Context repository YAML schema Private Preview
Context Engineering Studio generates different YAML formats depending on your target engine. Select your engine below.
- Snowflake Cortex Analyst
- Databricks Metric View
A complete Snowflake Cortex Analyst semantic model with all major sections. Inline comments explain each field.
name: SALES_PIPELINE # repo identifier, UPPER_SNAKE_CASE
tables:
- name: OPPORTUNITIES # logical alias used in exprs
description: "Active and closed sales opportunities tracked in Salesforce."
base_table:
database: PROD_DB
schema: SALES
table: OPPORTUNITIES
dimensions:
- name: STAGE_NAME
expr: STAGE_NAME
data_type: VARCHAR
description: "Current stage of the opportunity in the sales cycle."
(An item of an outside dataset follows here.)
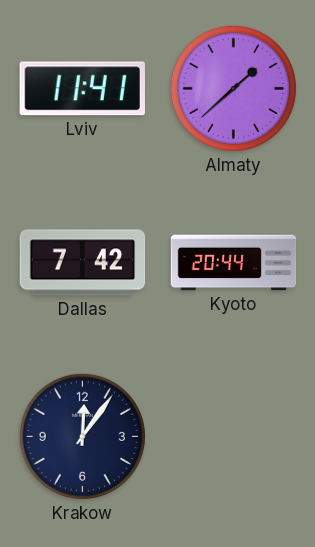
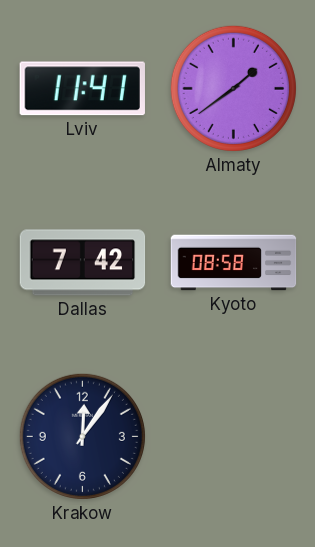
Almaty: 1:38 -> 1:39
Kyoto: 20:44 -> 08:58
sample_values: ["Prospecting", "Negotiation", "Closed Won"]
synonyms: ["stage", "pipeline stage", "deal stage"]
time_dimensions:
- name: CLOSE_DATE
expr: CLOSE_DATE
data_type: DATE
description: "Date the opportunity is expected to close or was closed."
synonyms: ["close date", "expected close", "deal close"]
metrics:
- name: TOTAL_ARR
expr: "SUM(ANNUAL_RECURRING_REVENUE)"
description: "Sum of annual recurring revenue across all opportunities."
access_modifier: public_access
filters:
- name: OPEN_OPPORTUNITIES
synonyms: ["active", "open deals", "in-flight"]
description: "Filters to opportunities that have not yet been closed."
expr: "STAGE_NAME NOT IN ('Closed Won', 'Closed Lost')"
module_custom_instructions:
sql_generation: "ALWAYS filter by CLOSE_DATE when questions mention a time period."
question_categorization: "Questions about pipeline health refer to open opportunities only."
Per Snowflake's Cortex Analyst best practices, high-quality descriptions aren't optional, they're required. The YAML schema marks dimension and column descriptions as optional for syntactic reasons, but deploying without them measurably hurts answer quality. Write descriptions that explain proprietary terms and abbreviations explicitly; don't assume shared knowledge.
Top-level fields
| Field | Type | Required | Description |
|---|---|---|---|
name | string | Yes | Identifier for the semantic model. Use UPPER_SNAKE_CASE. Must be unique within the deployment target. |
tables | array | Yes | One or more table definitions. See Tables. Start with 5–10 tables for a POC, scale to more focused semantic views rather than one wide view. |
module_custom_instructions | object | No | Free-text SQL generation hints passed to Cortex Analyst at query time. See Custom instructions. |
tables[]
Each entry in tables defines one logical table, the mapping between a physical Snowflake table and the business concepts exposed from it.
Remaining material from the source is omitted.